‘Chernikhov – Architectural Fictions.’
Eleanor Gawne,
Writing in Architectural Design in 1983, Catherine Cooke stated that ‘No practicing architect of the avant garde period … had a record of book publishing in architectural theory to compare with that of Iakov Chernikhov’.
Iakov Chernikhov (1889-1951) published over fifty works in his lifetime, including six works between 1927-33. Collectively, they can be seen to propose a ‘detailed course of liberating, stimulating education in the fundamental disciplines of three-dimensional design as they are encountered in the complex functional and expressive tasks addressed by architecture’.
Iakov Chernikhov created numerous architectural fantasies in his lifetime, earning him the nickname ‘Soviet Piranesi’. It’s been argued that his work anticipated graphic developments such as Op-Art and computer graphics and was also influential on architects and designers like Zaha Hadid. As well as a prolific author, he designed over sixty industrial buildings: from 1928-mid 30s he was Chief Architect to the Design Bureau of the Chemical Industry, designing and executing chemical plants and other industrial buildings in Leningrad, Kiev, Yaroslavl and Stalingrad. He also held several teaching posts at schools including the Leningrad Institute of Communications Engineers. In the late 1920s he set up own Research and Experimental Laboratory of Architectural Forms and Methods of Graphic Representation in Leningrad, where he became engaged in active experimental and design work.
Chernikhov’s teaching method used abstraction to explore the endless compositional possibilities in modern architecture. During this period, his abstract architectural fantasies were not utopias or romantic social daydreams, but a method of freeing the architect from “outmoded conservative methods and [allowing] them to give their imagination free rein”.
One of Chernikov’s works in the AA Library, Architectural fictions: 101 coloured prints, 101 architectural miniatures (Moscow/Leningrad, 1933), was lent to the Imagine Moscow exhibition, held at the Design Museum earlier in 2017.

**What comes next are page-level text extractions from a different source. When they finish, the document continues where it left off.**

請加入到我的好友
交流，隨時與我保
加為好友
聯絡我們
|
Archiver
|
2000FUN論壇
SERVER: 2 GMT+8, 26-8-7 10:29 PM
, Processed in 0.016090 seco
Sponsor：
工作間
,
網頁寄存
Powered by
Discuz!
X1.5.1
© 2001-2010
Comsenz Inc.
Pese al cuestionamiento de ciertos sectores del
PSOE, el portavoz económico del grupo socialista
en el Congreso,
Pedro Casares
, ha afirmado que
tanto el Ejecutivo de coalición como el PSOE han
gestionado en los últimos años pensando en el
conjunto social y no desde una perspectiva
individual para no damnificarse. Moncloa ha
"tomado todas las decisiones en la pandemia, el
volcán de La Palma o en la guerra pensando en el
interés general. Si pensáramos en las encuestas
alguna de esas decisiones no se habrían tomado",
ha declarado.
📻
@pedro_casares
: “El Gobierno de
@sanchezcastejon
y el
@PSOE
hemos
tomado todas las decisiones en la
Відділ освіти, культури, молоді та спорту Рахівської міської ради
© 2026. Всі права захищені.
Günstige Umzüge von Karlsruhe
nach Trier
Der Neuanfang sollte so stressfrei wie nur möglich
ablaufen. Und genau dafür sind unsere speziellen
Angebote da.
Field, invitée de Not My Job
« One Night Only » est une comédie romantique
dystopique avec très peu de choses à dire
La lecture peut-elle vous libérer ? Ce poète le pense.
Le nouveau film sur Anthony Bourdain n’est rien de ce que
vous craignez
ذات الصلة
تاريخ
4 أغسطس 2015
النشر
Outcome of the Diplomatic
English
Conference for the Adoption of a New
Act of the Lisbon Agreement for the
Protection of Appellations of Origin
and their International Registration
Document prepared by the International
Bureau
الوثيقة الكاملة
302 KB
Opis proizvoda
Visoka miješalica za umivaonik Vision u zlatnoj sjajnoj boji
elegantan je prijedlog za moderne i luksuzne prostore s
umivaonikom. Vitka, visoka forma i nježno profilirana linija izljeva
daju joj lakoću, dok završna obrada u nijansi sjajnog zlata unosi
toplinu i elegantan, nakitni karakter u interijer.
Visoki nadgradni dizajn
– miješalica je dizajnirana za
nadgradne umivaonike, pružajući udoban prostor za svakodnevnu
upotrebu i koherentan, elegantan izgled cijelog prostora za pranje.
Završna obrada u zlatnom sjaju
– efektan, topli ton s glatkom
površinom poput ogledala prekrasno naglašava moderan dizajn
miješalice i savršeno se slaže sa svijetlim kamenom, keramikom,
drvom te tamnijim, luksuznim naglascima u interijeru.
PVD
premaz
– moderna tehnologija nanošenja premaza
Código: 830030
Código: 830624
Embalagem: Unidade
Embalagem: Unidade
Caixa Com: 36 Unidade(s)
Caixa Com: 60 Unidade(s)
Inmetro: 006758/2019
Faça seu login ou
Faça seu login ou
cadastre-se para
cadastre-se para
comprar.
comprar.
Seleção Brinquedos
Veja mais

Consisting of 101 pages of drawings, the book also included explanations of their technique and basic principles behind them. Although published in Russian, the title pages are printed in Russian, German, French and English (in English, the word ‘fiction’ is used instead of ‘fantasies’.) The subject of the drawings is the new age of the city and industrialisation, of what Saski calls the ‘possibilities of the near future, images which had arisen in the author’s mind’. The drawings have been described as finding appropriate expression for the institutions and architecture of post-revolutionary nation. Each image has an elaborate, not very informative description; axonometric projection is the preferred drawing style. His drawings have been considered not just fantasies but insights into the possibilities of technology; the designs feature free and bold curves, and steel trusses in industrial settings.